Latent Wasserstein Adversarial Imitation Learning

Siqi Yang1 , Kai Yan1 , Alexander G. Schwing1 , Yu-Xiong Wang1

1 University of Illinois Urbana-Champaign (UIUC)

ICLR 2026


PDF | Code

Abstract

Traditional distance metrics fail to capture environment dynamics in Wasserstein AIL;
we solve this by computing the Wasserstein distance in a dynamics-aware latent space.

Full Abstract Imitation Learning (IL) enables agents to mimic expert behavior by learning from demonstrations. However, traditional IL methods require large amounts of medium-to-high-quality demonstrations as well as actions of expert demonstrations, both of which are often unavailable. To reduce this need, we propose Latent Wasserstein Adversarial Imitation Learning (LWAIL), a novel adversarial imitation learning framework that focuses on state-only distribution matching. It benefits from the Wasserstein distance computed in a dynamics-aware latent space. This dynamics-aware latent space differs from prior work and is obtained via a pre-training stage, where we train the Intention Conditioned Value Function (ICVF) to capture a dynamics-aware structure of the state space using a small set of randomly generated state-only data. We show that this enhances the policy's understanding of state transitions, enabling the learning process to use only one or a few state-only expert episodes to achieve expert-level performance. Through experiments on multiple MuJoCo environments, we demonstrate that our method outperforms prior Wasserstein-based IL methods and prior adversarial IL methods, achieving better results across various tasks.

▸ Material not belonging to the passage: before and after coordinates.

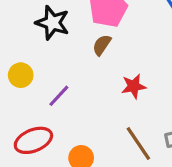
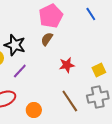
black star: (52, 23) -> (15, 45), moved

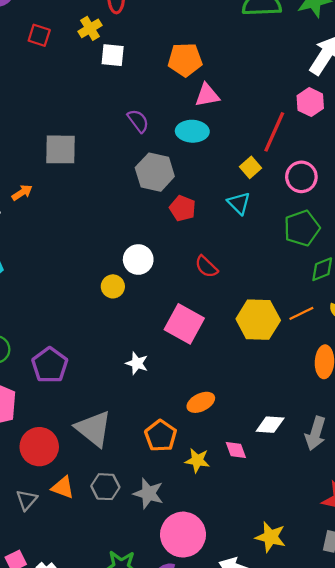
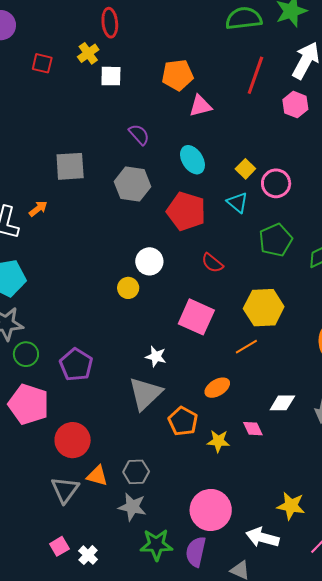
cyan ellipse: (192, 131) -> (192, 160), moved, turned 60
red line: (274, 132) -> (255, 75), moved
gray hexagon: (155, 172) -> (132, 184), moved
pink circle: (301, 177) -> (276, 183), moved
red pentagon: (183, 208) -> (186, 211), size x1.6
green pentagon: (302, 228) -> (276, 240), moved
orange line: (301, 313) -> (246, 347), moved
gray triangle: (94, 429) -> (145, 394), moved, turned 42
gray star: (148, 493) -> (132, 507), moved
gray triangle: (27, 500) -> (65, 490), size x1.4

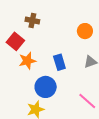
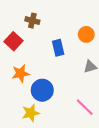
orange star: (27, 61) -> (21, 73), moved
blue rectangle: (59, 62) -> (58, 48), moved

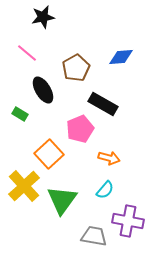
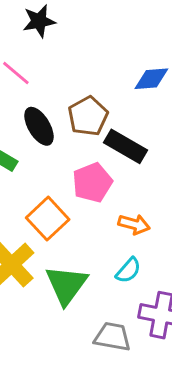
brown pentagon: (76, 68) -> (88, 116), moved

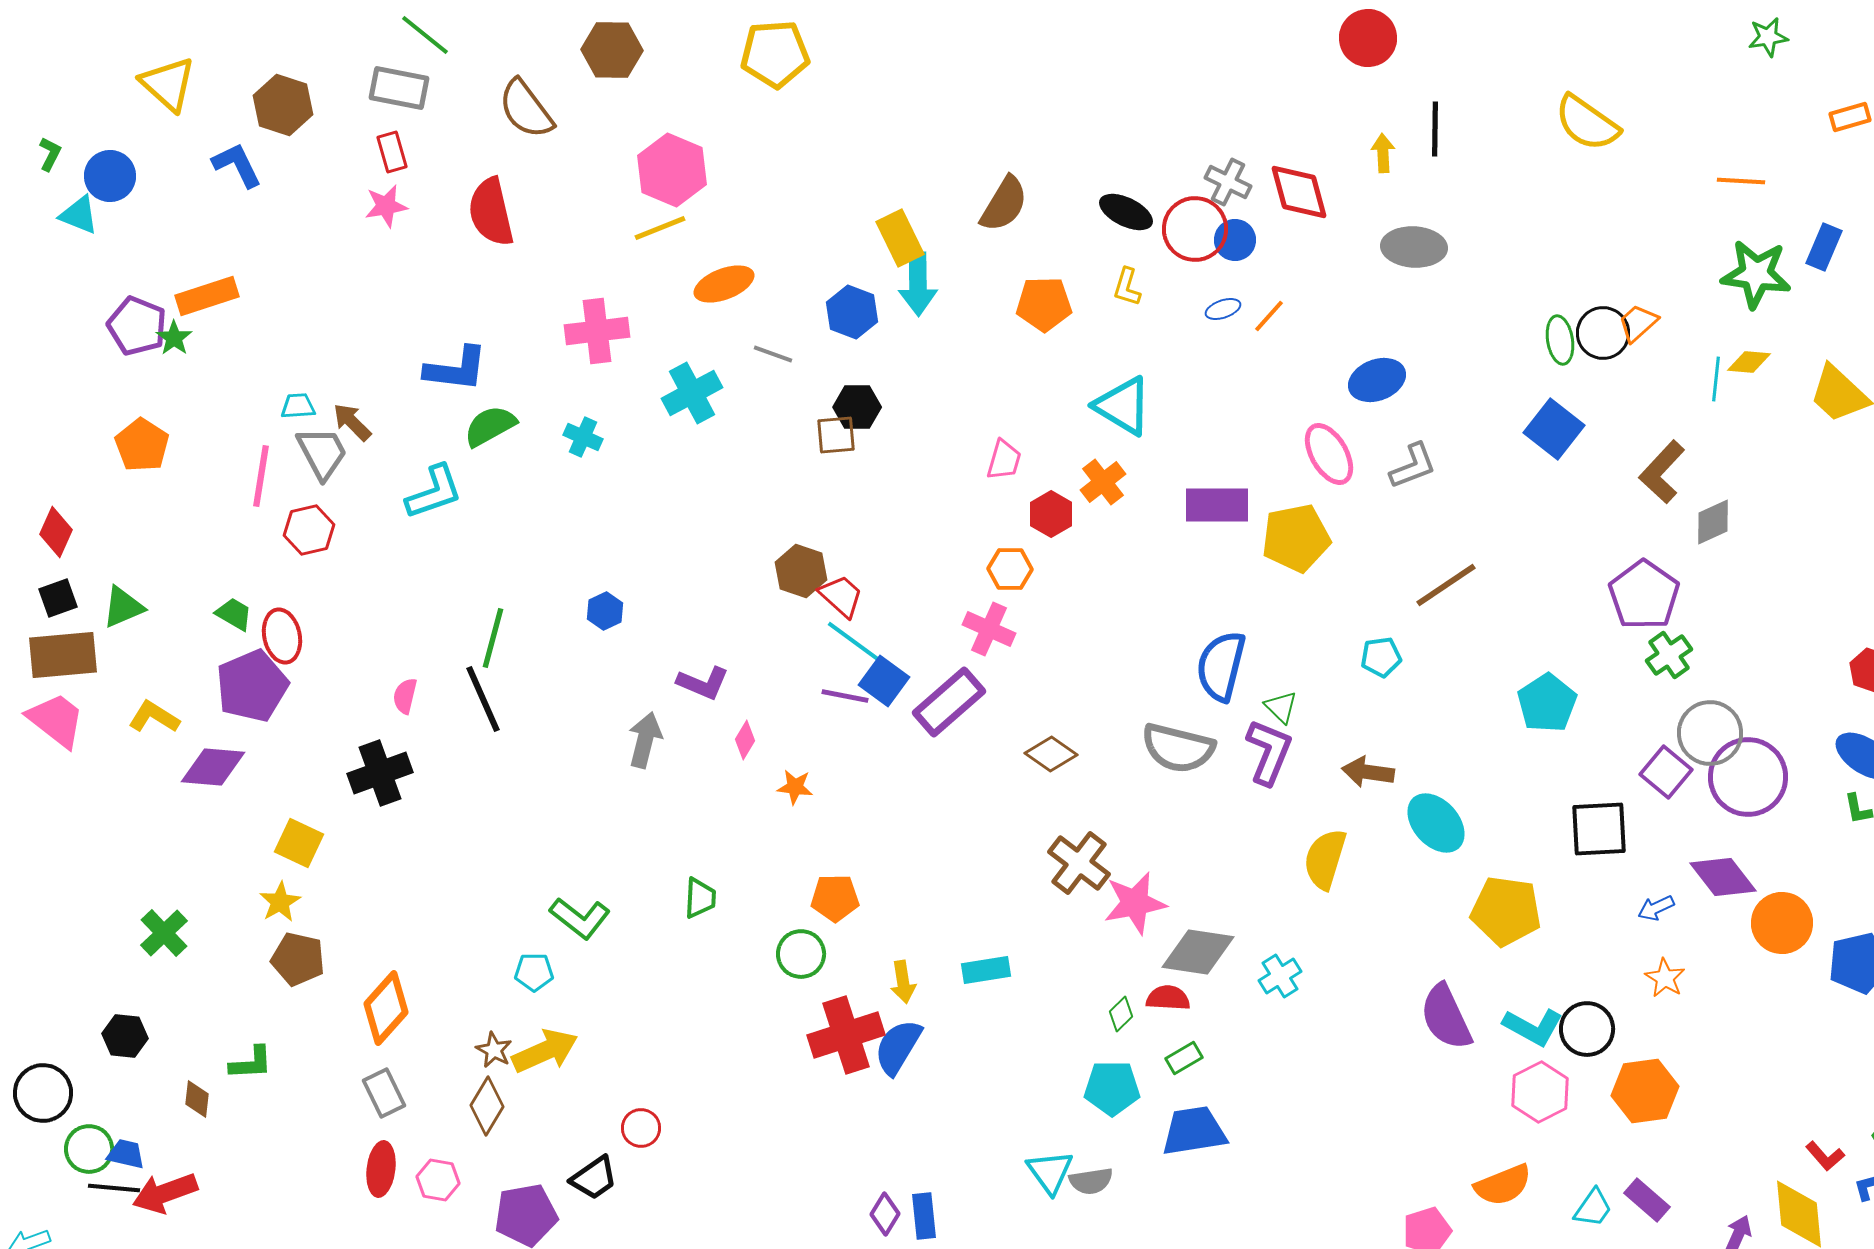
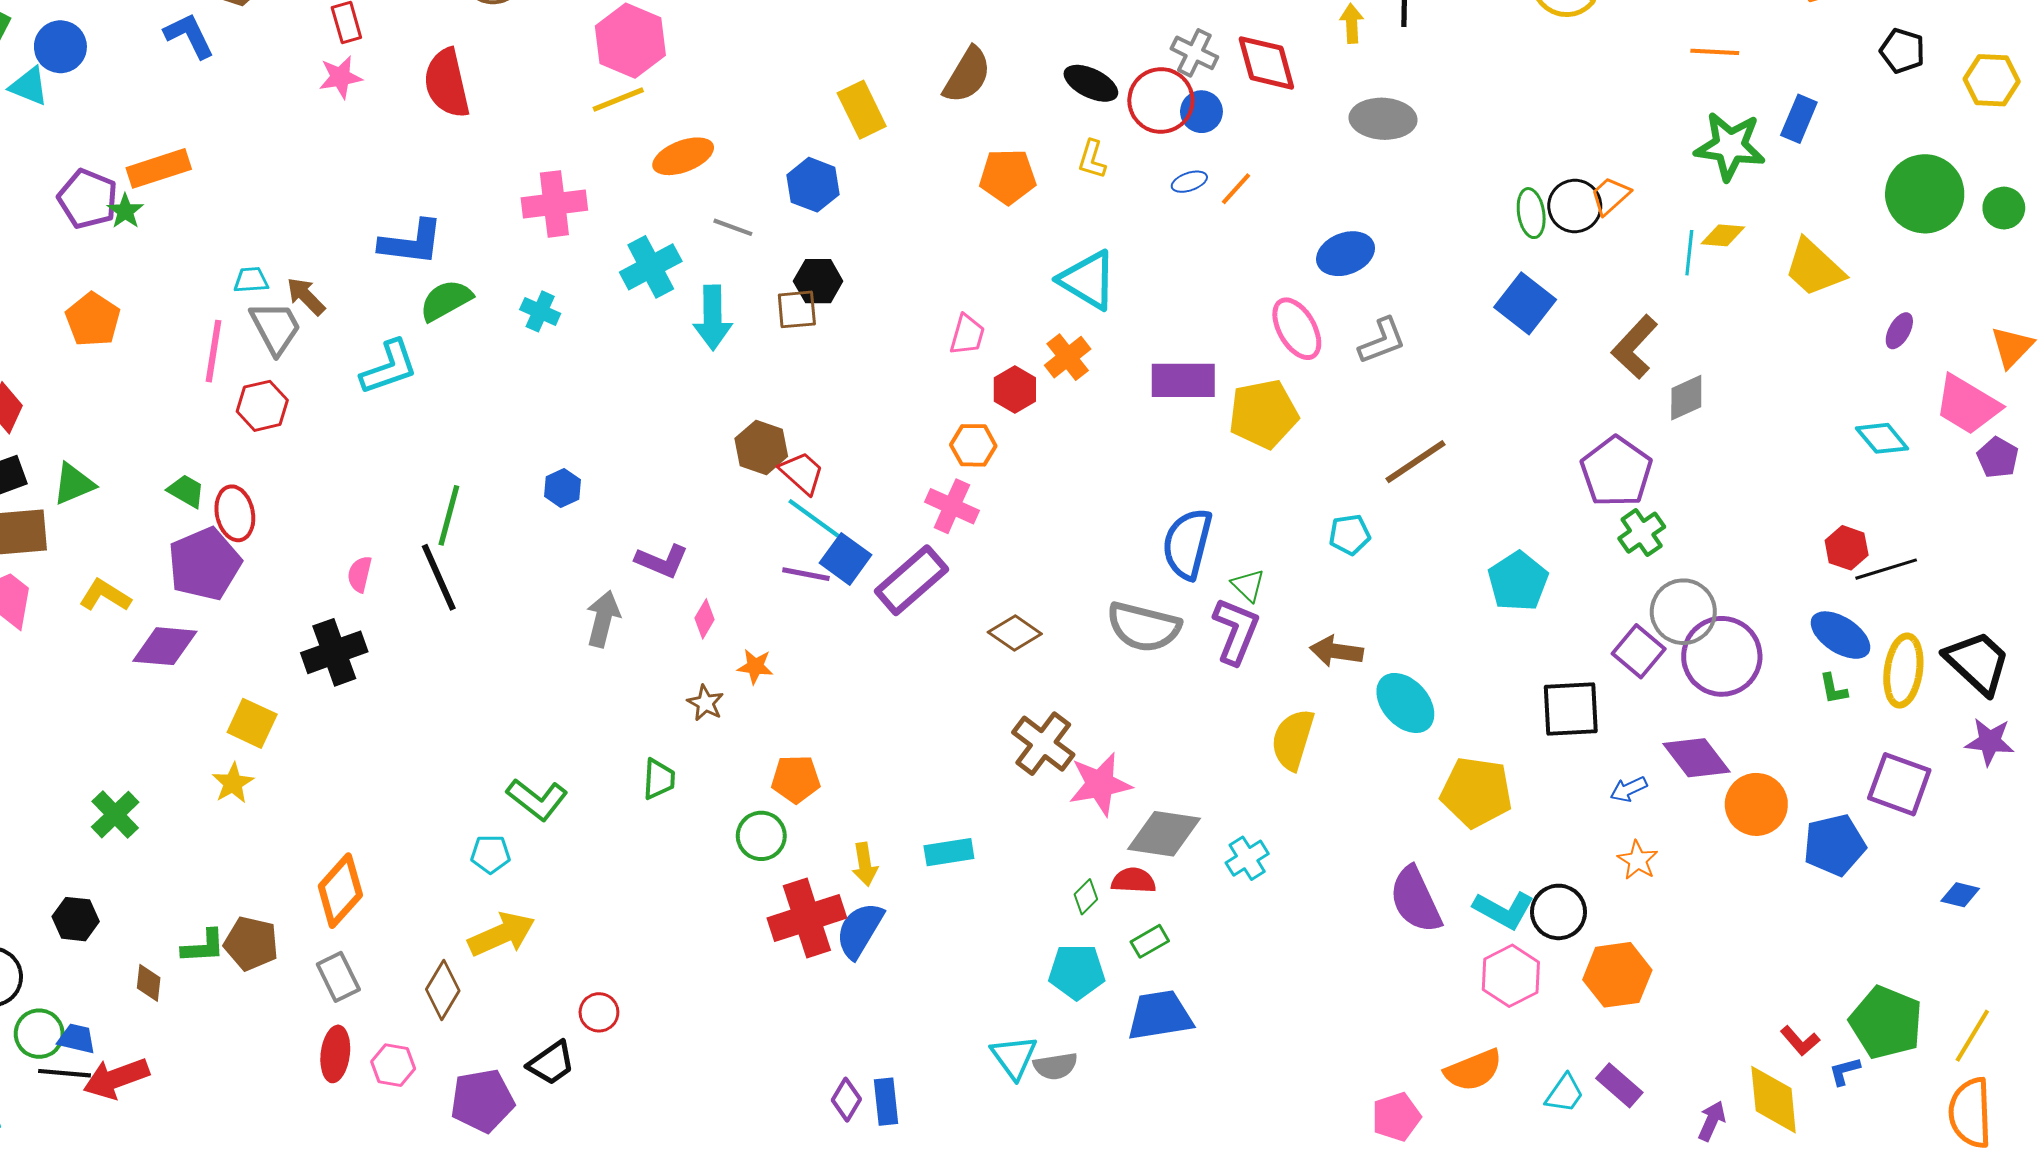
cyan arrow: (918, 284) -> (713, 318), moved
brown pentagon: (298, 959) -> (251, 943), moved
brown star: (494, 1050) -> (705, 703), moved

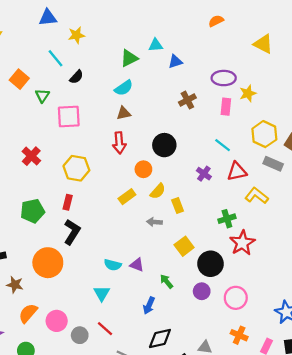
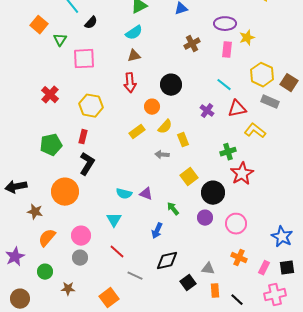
pink circle: (57, 321) -> (81, 236), moved
gray circle: (80, 335) -> (80, 258), moved

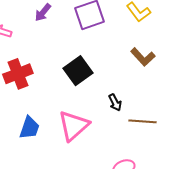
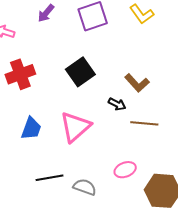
brown L-shape: (143, 57) -> (137, 83), moved
black arrow: (115, 102) -> (117, 104), turned -36

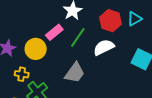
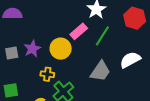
white semicircle: (104, 47) -> (130, 60), moved

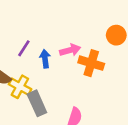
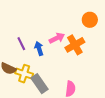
purple line: (24, 48) -> (21, 44), turned -48
orange cross: (91, 63) -> (75, 45), turned -36

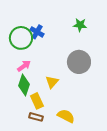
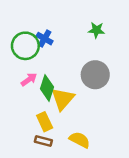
yellow triangle: (52, 82) -> (63, 99), size x1.5
green diamond: (24, 85) -> (47, 88), moved

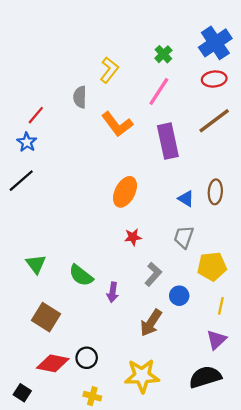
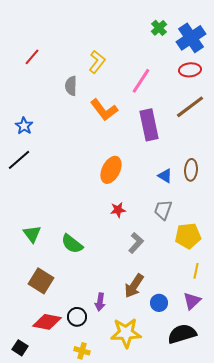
green cross: (163, 54) -> (159, 28), moved
red line: (36, 115) -> (32, 57), moved
purple arrow: (113, 292) -> (100, 302), moved
blue circle: (179, 296) -> (159, 303), moved

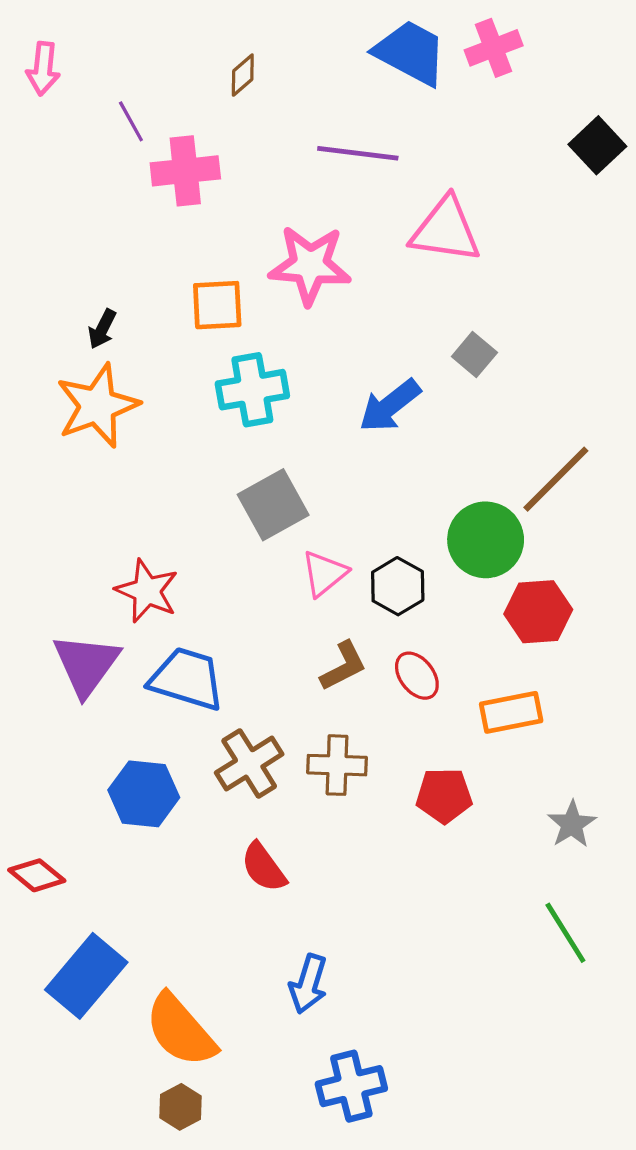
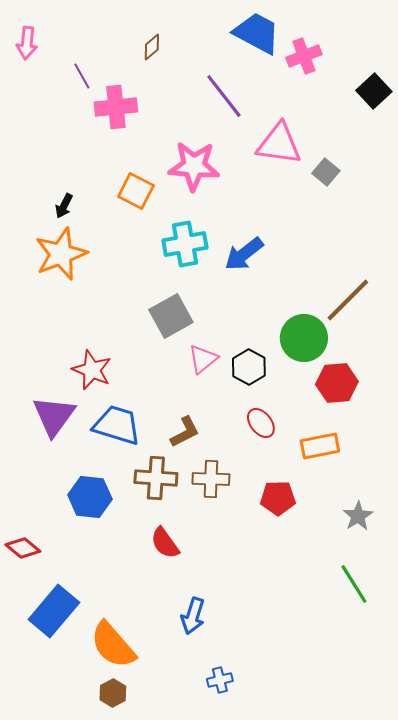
pink cross: (494, 48) -> (304, 56), moved
purple line: (358, 153) -> (224, 96), turned 45
orange square: (217, 305) -> (136, 191), turned 30
gray square: (474, 355) -> (326, 172), moved
cyan cross: (252, 390) -> (185, 244), moved
brown L-shape: (343, 666) -> (185, 432), moved
brown cross: (249, 763) -> (156, 478), turned 36
blue cross: (351, 1086) -> (220, 680), size x0.6

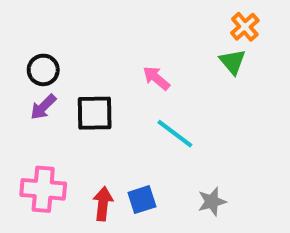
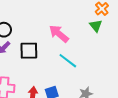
pink arrow: (156, 78) -> (59, 34), size x1.5

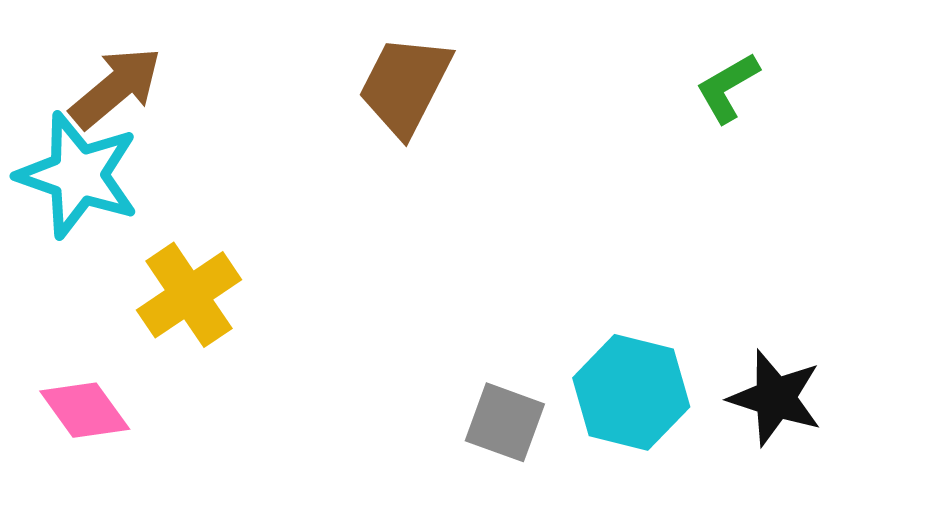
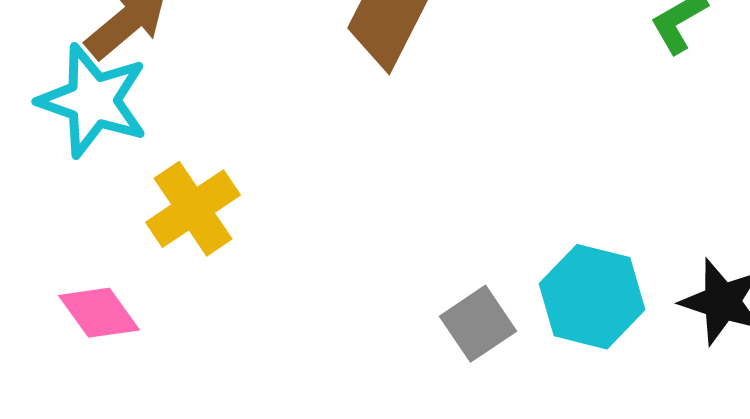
gray square: (505, 422) -> (478, 324), turned 36

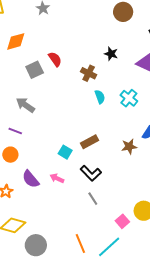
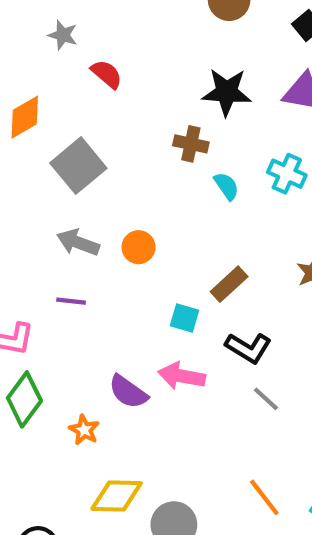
black star: (111, 54) -> (227, 92), size x1.6
red semicircle: (55, 59) -> (107, 74), moved
gray square: (35, 70) -> (78, 166), size x1.4
orange circle: (10, 155) -> (139, 247), moved
pink arrow: (57, 178) -> (182, 376), size x1.5

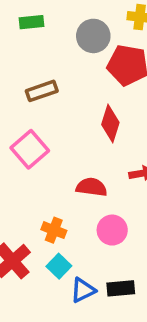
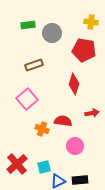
gray circle: (93, 36) -> (52, 33), moved
orange cross: (54, 230) -> (42, 129), moved
cyan square: (59, 266) -> (44, 167), turned 32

Why the Distance Metric Fails

Many prior Wasserstein IL [1] works that employ the Kantorovich-Rubinstein (KR) dual overlook an important issue: the distance metric between individual states is rather simplistic. For this, the Euclidean distance is common. However, it fails to capture the environment’s dynamics. For example, a state might be physically close to an expert state in Euclidean space, but unreachable due to an obstacle, making it a poor metric for the learning process.


Illustration of a case where the Euclidean distance between states is not a good metric (State B is closer to Expert State C in Euclidean distance, but actually State A is closer to Expert State C in real dynamic world).

We propose a two-stage process:

  • Pre-training stage: We leverage a small (1% of online rollouts) number of unstructured, low-quality (e.g., random) state-only data to train an Intention-Conditioned Value Function [2]. The resulting embedding captures a rich, dynamics-aware notion of reachability between states.
  • Imitation stage: We freeze this ICVF embedding and use the Euclidean distance in this new latent space as the cost function within a standard Wasserstein AIL framework.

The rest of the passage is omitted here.